Nel 1966, lo psicologo James J. Gibson esponendo la sua teoria sulla percezione scrive: “Gli scienziati che si occupavano di ottica sapevano tutto della luce come radiazione, ma non della luce  considerata come fenomeno di illuminazione. Gli anatomisti conoscevano l’occhio come organo, ma erano all’oscuro di quanto esso è in grado di fare. I fisiologi conoscevano le cellule nervose retiniche e il loro funzionamento, ma ignoravano il modo in cui operava il sistema visivo. Tutte le loro conoscenze mi apparivano prive di rilievo. Potere creare degli oleogrammi, prescrivere degli occhiali, curare malattie dell’occhio sono tutte splendide realizzazioni: tuttavia non possono spiegare il fenomeno della visione.”

Nel 2009 gli scienziati Rizzolati e Sinigallia, nel libro in cui svelano l’esistenza dei neuroni specchio, descrivono così la relazione tra spazio e visione:

  • “Per raggiungere un oggetto dobbiamo prima localizzarlo, cioè misurare la sua posizione rispetto a noi.

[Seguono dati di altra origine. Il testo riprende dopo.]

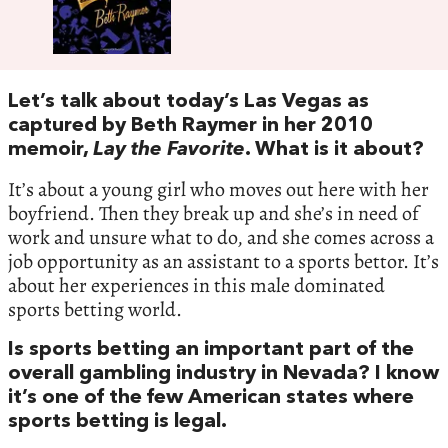
Let’s talk about today’s Las Vegas as
captured by Beth Raymer in her 2010
memoir,
Lay the Favorite
. What is it about?
It’s about a young girl who moves out here with her
boyfriend. Then they break up and she’s in need of
work and unsure what to do, and she comes across a
job opportunity as an assistant to a sports bettor. It’s
about her experiences in this male dominated
sports betting world.
Is sports betting an important part of the
overall gambling industry in Nevada? I know
it’s one of the few American states where
sports betting is legal.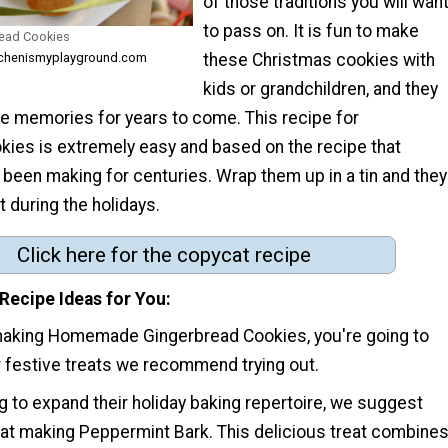
of those traditions you will wan
to pass on. It is fun to make
ead Cookies
these Christmas cookies with
itchenismyplayground.com
kids or grandchildren, and they
se memories for years to come. This recipe for
kies is extremely easy and based on the recipe that
been making for centuries. Wrap them up in a tin and they
t during the holidays.
Click here for the copycat recipe
Recipe Ideas for You
making Homemade Gingerbread Cookies, you're going to
r festive treats we recommend trying out.
g to expand their holiday baking repertoire, we suggest
d at making Peppermint Bark. This delicious treat combine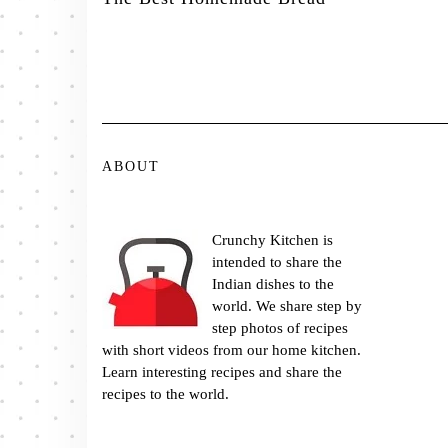
ABOUT
Crunchy Kitchen is
intended to share the
Indian dishes to the
world. We share step by
step photos of recipes
with short videos from our home kitchen.
Learn interesting recipes and share the
recipes to the world.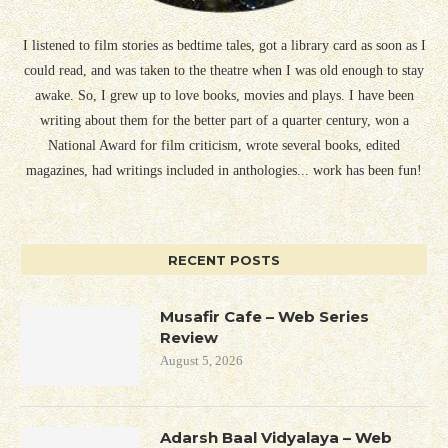
I listened to film stories as bedtime tales, got a library card as soon as I
could read, and was taken to the theatre when I was old enough to stay
awake. So, I grew up to love books, movies and plays. I have been
writing about them for the better part of a quarter century, won a
National Award for film criticism, wrote several books, edited
magazines, had writings included in anthologies... work has been fun!
RECENT POSTS
Musafir Cafe – Web Series
Review
August 5, 2026
Adarsh Baal Vidyalaya – Web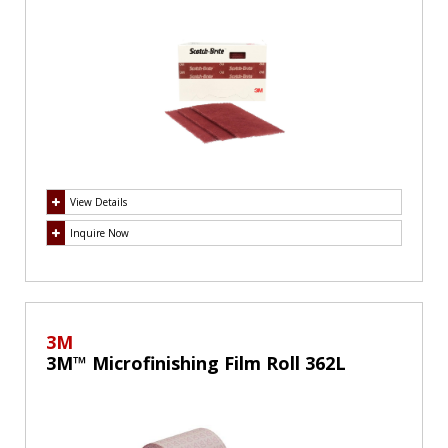
View Details
Inquire Now
3M
3M™ Microfinishing Film Roll 362L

Il cervello deve prima codificare la relazione spaziale tra il nostro braccio e l’oggetto prima di tradurre in atti motori.
  • Lo spazio visivo è codificato da una molteplicità di sistemi di riferimento corporei diversi, distribuiti a seconda del campo recettivo somatosensoriale corrispondente (sistemi di coordinate centrati sulla testa, sul collo, sul braccio, sulla mano…).
  • Eccetto che per compiti molto elementari, il sistema oculomotorio richiede un sistema di coordinate che calcoli la posizione degli oggetti nello spazio rispetto all’osservatore e non solo la loro posizione sulla retina.”

Alla luce di questa evoluzione storica, risulta parziale e limitativo considerare i problemi visivi sempre e solo secondo le leggi ottiche di Helmholtz. Alle volte il disagio visivo  riguarda più il come vediamo che non il quanto vediamo.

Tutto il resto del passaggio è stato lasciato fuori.